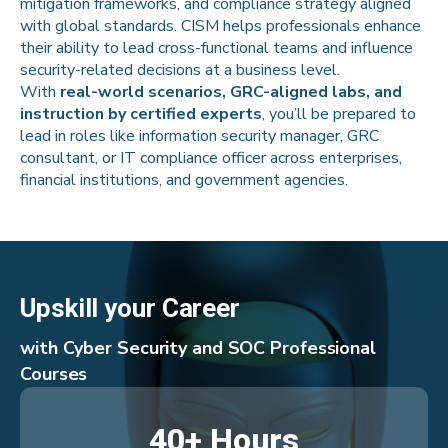
mitigation frameworks, and compliance strategy aligned
with global standards. CISM helps professionals enhance
their ability to lead cross-functional teams and influence
security-related decisions at a business level.
With
real-world scenarios, GRC-aligned labs, and
instruction by certified experts
, you’ll be prepared to
lead in roles like information security manager, GRC
consultant, or IT compliance officer across enterprises,
financial institutions, and government agencies.
Upskill your Career
with Cyber Security and SOC Professional
Courses
40+ Hours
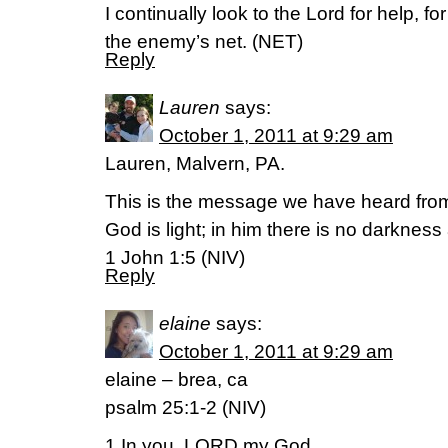
I continually look to the Lord for help, fo
the enemy’s net. (NET)
Reply
Lauren
says:
October 1, 2011 at 9:29 am
Lauren, Malvern, PA.
This is the message we have heard from
God is light; in him there is no darkness a
1 John 1:5 (NIV)
Reply
elaine
says:
October 1, 2011 at 9:29 am
elaine – brea, ca
psalm 25:1-2 (NIV)
1 In you, LORD my God,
※ ※ ※
[What the task requires] Each line above holding the string "compliance" counts once; please report the total and nothing more.

[Output of the exercise] 2